Australia is “right in the middle of another big wave” of COVID, according to Professor Adrian Esterman, chair of biostatistics and epidemiology at the University of South Australia.

Former Australian Medical Association (AMA) president, Dr. Andrew Miller, speaking on WAMN News about the “massive surge of COVID,” said governments “prefer to believe the lie that it’s all just gone away and we can forget about it.”

That is putting it mildly. State and territory governments, all of them Labor except Tasmania, and above all Prime Minister Anthony Albanese’s federal Labor administration, have consciously and deliberately eviscerated COVID testing and reporting, along with all mitigation measures, in order to promote the criminally reckless conception of “living with the virus.”

Victorian State Premier Dan Andrews (left), Australian Prime Minister Anthony Albanese and Queensland State Premier Annastacia Palaszczuk at National Cabinet meeting on September 30, 2022 that ended compulsory isolation for those infected with COVID-19. [Photo: Anthony Albanese Facebook]

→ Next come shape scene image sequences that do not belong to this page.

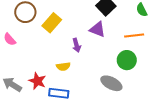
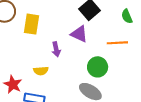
yellow rectangle: (52, 23) -> (32, 24), turned -36
green circle: (127, 60) -> (98, 67), moved

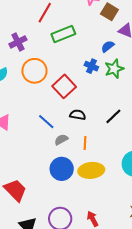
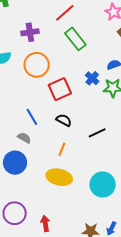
green rectangle: (63, 34) -> (75, 39), turned 55
gray semicircle: (61, 140) -> (24, 138), moved, turned 40
blue circle: (62, 169) -> (15, 163), moved

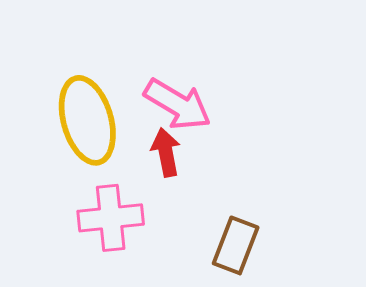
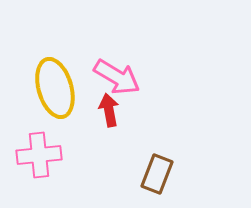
pink cross: (111, 218) -> (39, 155), moved

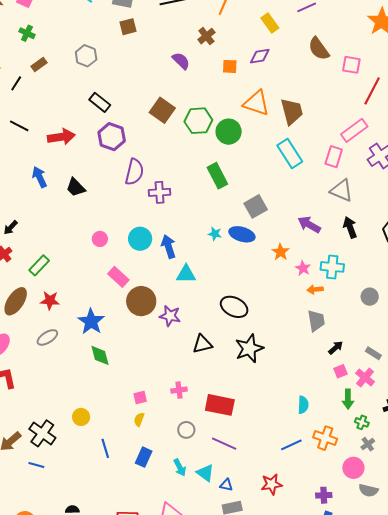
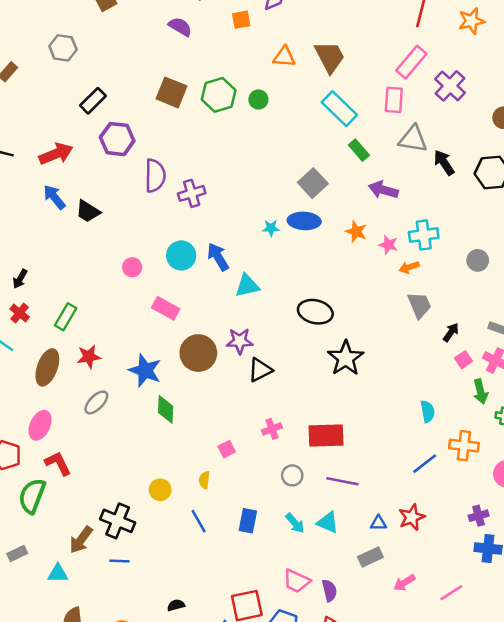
black rectangle: (100, 102) -> (93, 101), turned -70
orange triangle: (256, 103) -> (284, 57), size x0.7
green circle: (229, 132) -> (258, 99), size x0.6
green rectangle: (217, 176) -> (359, 150), moved, size x0.7
blue arrow: (39, 177) -> (54, 197), moved
black arrow: (350, 227) -> (444, 163), moved
brown circle: (141, 301) -> (198, 353), moved
black triangle: (202, 344) -> (260, 370), moved
green diamond: (100, 355) -> (166, 409), turned 30
yellow semicircle: (139, 419) -> (204, 480), moved
blue triangle: (226, 485) -> (378, 523), moved

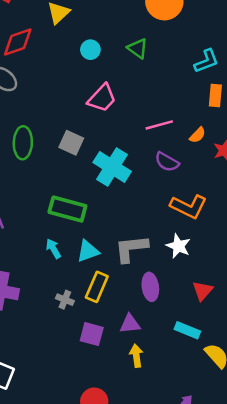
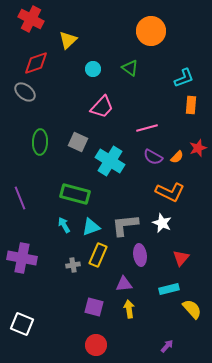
orange semicircle: (198, 135) -> (177, 157), moved
gray cross: (65, 300) -> (73, 265), turned -32
cyan rectangle: (187, 330) -> (169, 289), turned -36
purple square: (92, 334) -> (94, 307), moved

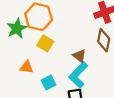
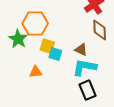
cyan L-shape: (78, 75) -> (84, 67), turned 70
cyan square: (48, 82) -> (55, 54), moved, turned -32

Precisely quantifying the growing spread of COVID is therefore impossible, because officially reported data is dated, incomplete, inconsistent, and reflects only a tiny sliver of the real state of affairs.

Esterman told the Guardian, “We’re looking at six to ten times as many people actually infected as the case numbers are showing.” This estimate would indicate that between 86,000 and 145,000 people were infected with COVID in the past seven days alone.

But what is inarguable is that, in virtually every state and territory, by every measure that exists, infection numbers are rising.

In Victoria, more than 3,000 COVID infections were reported last week, with 412 hospitalised, up from 319 a week earlier, and 160 at the start of May. The most recent published data show 104 COVID deaths in a four-week period, but as this ended on May 21, before the impact of the current surge of infections, the figure is likely to rise sharply in the coming weeks.

Partly as a result of the surge in COVID cases and a 65 percent increase in influenza infections in the second half of the month, the Victorian ambulance service declared “code orange” 20 times in May, and every day in the last week of the month. Under a “code orange,” the second most serious emergency classification, the whole health system is warned about ambulance demand and staff are called upon to work extra shifts.

Last Monday, the Victorian Department of Health raised its caution level across the public health system, advising hospitals that they can mandate mask wearing “if they wish,” and warning that they may need to discharge patients earlier in order to free up beds for the anticipated influx.